### Provided records ###

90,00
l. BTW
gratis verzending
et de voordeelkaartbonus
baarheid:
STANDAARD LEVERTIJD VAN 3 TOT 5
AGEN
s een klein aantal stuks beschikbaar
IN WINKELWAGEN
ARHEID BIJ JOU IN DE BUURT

###
### Provided records ###

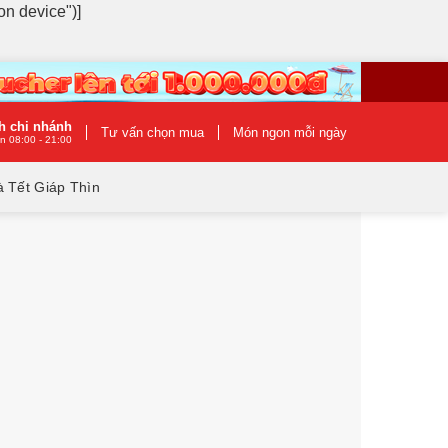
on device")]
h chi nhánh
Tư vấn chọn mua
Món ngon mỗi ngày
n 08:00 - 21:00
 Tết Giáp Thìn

###

### What the task asks
From the material above, retype precisely the lines between the line holding "et de voordeelkaartbonus" and the line holding "ARHEID BIJ JOU IN DE BUURT", inclusive, and nothing beyond them.

### Reply
et de voordeelkaartbonus
baarheid:
STANDAARD LEVERTIJD VAN 3 TOT 5
AGEN
s een klein aantal stuks beschikbaar
IN WINKELWAGEN
ARHEID BIJ JOU IN DE BUURT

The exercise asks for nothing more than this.